US Office Market Shifts

US Office Market Shifts To Tenants’ Favour


USA – While asking rents across the country showed a marginal drop, it has become a tenant’s market as landlords are offering rental concessions, such as “free rent” periods and furnished office space, in a bid to attract occupants, reported GlobeSt on Wednesday evening (24 August, SGT).

In the 2nd quarter, asking rents of Grade A full-service office space slid by 0.4 percent to US$41.05 psf.

“While we have not seen asking rents diminish (significantly), we have seen landlords and tenants increasingly agree instead to various rent concessions,” shared Cristina T. Sanchez, property lawyer at Duane Morris.

Examples of these rental concessions include offering free rent periods at the onset of the lease terms and improvement allowances for lessees. These concessions reduce the ‘effective rent’ for tenants, while enabling the landlord to achieve its asking rent. It may also be helpful with any potential financing.

“Asking rents are stabilizing because landlords are keeping asking rents higher but are offering increased concession packages for tenants. Free rent and more tenant improvement dollars, that can also be converted to free rent, help offset a higher starting rent for the tenant.” This trend has occurred in the two downturns, noted Petra Durnin, Head of market analytics at Raise Commercial Real Estate.

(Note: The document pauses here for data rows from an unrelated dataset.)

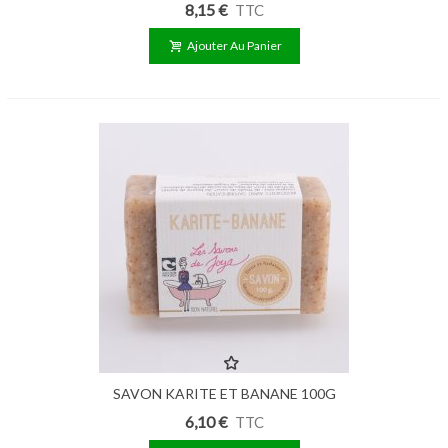
8,15 €
TTC
Ajouter Au Panier
SAVON KARITE ET BANANE 100G
6,10 €
TTC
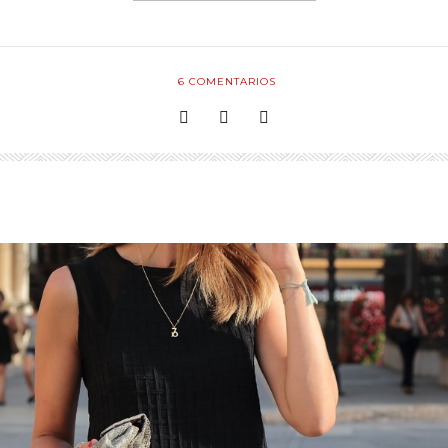
6
COMENTARIOS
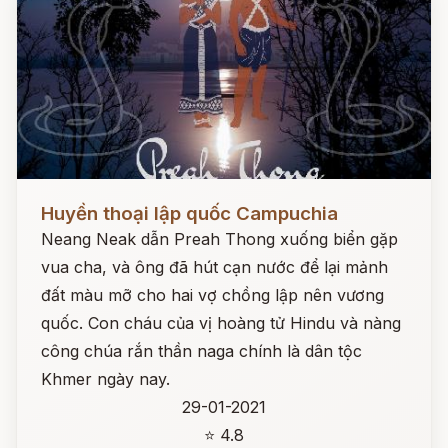
Đọc ngay
Huyền thoại lập quốc Campuchia
Neang Neak dẫn Preah Thong xuống biển gặp
vua cha, và ông đã hút cạn nước để lại mảnh
đất màu mỡ cho hai vợ chồng lập nên vương
quốc. Con cháu của vị hoàng tử Hindu và nàng
công chúa rắn thần naga chính là dân tộc
Khmer ngày nay.
29-01-2021
⭐ 4.8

“Also, the flight to quality is placing a higher demand on Class A space, which keeps asking rents at a premium. As companies implement hybrid workplace strategies, a highly amenitised, custom workplace is necessary to attract and retain quality talent and facilitate in-person collaboration.”

Meanwhile, data published by Colliers in August showed that office absorption improved from negative 500,000 sq ft in the 1st quarter to 3.1 million sq ft in Q2 2022.

However, data from global commercial property data platform Coyote Software showed that office vacancy level rose to about 15 percent during the quarter under review, although it’s still under the record peak of 16.3 percent during the 2008 Global Financial Crisis.

“That means it’s a tenants’ market right now, and so it’s hardly surprising that owners are having to keep rents palatable and offer concessions if they want to see their buildings full,” added Coyote Software’s Chief Revenue Officer David Oates.